There are hand-offs at various levels which require different operational teams and different platforms. The middle-office team themselves might be using other platforms to do trade management and undertake reconciliation, and also service FX processing and derivatives processing.

Then they would have an operations team internally which processes all these activities on different platforms and then sends instructions or files to the custodian or multiple custodians, in some cases for final settlement, clearing, and safekeeping. The custodian might be using different platforms, there’s the handoff between the middle offices’ platforms and the custodians’ platform, and the custodian also has a different operations team and reconciliation team. 

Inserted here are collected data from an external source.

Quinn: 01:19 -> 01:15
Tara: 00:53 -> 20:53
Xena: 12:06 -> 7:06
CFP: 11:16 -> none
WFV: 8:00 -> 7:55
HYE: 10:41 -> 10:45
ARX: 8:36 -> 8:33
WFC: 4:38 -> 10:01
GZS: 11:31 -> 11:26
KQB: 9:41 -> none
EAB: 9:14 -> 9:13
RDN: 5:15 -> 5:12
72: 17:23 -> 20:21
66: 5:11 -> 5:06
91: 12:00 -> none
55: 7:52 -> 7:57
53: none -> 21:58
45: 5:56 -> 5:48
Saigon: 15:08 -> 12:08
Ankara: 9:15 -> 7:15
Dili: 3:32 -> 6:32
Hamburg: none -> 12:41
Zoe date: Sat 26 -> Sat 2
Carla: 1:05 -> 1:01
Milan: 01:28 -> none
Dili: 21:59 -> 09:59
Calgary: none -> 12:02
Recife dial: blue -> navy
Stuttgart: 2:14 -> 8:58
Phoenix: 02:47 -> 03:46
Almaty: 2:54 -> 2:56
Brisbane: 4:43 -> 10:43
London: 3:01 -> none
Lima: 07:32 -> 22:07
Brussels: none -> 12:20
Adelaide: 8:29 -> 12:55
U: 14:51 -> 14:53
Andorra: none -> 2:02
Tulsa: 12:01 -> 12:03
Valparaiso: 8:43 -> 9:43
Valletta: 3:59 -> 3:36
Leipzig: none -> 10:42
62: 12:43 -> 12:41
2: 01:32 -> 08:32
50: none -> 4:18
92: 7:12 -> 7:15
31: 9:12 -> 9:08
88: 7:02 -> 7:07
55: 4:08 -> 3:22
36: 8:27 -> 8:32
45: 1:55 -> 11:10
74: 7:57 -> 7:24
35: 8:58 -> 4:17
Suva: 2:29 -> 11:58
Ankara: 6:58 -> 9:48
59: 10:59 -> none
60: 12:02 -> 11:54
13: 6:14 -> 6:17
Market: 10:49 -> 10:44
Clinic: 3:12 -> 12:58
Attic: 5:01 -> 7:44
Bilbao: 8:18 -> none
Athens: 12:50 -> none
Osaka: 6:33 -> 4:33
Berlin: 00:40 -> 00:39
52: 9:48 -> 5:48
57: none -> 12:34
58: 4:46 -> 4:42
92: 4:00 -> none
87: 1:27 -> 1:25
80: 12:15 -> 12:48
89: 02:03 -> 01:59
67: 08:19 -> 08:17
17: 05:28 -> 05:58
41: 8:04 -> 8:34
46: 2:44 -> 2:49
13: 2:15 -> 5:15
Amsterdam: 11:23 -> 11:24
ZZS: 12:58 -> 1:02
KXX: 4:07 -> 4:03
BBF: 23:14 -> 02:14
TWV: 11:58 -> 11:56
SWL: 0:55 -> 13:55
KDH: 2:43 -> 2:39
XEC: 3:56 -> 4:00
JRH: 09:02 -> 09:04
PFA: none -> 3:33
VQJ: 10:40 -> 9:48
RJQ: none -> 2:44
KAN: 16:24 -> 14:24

Ultimately all the information goes back to the front office of the investor, who needs to know the status of the trade in their investment book, the source of data for the CIO of the asset owner or the investor. Under the current system risk reporting, for example, can take as long as T+10 to T+15, while, calculation of NAVs can take up to T+2. Under the BNY Mellon-Blackrock platform there will be seamless transfer of data such that these processing times can be greatly reduced. NAV calculation, for example, can be reduced to T+0.

“Nowadays, there are multiple platforms, multiple operations teams, multiples providers and teams doing this. Clients using Blackrock and Aladdin as an order management system and using BNY Mellon as a custodian or an accounting provider can benefit from this model,” says Mathew Kathayanat, director and head of product and strategy for Asia Pacific Asset Servicing at BNY Mellon.

He adds: “They can get immediate benefits in terms of seamless transfer of data through the entire chain. The order would be inputted through Aladdin and then it would seamlessly flow into the middle-office and back-office systems of BNY Mellon.”

Kathayanat says that other asset service providers are also seeking to build their own end-to-end front-office to middle-office to back-office outsourcing model, but most of them are still a work in progress.

“We are saying that we have worked in the model through this alliance, and if you use Aladdin, and you use BNY Mellon at the back end, you will get immediate integration. Of course, there are still numerous implementation and plumbing procedures to be done, which is more making sure that the platforms are connected and so forth,” he says.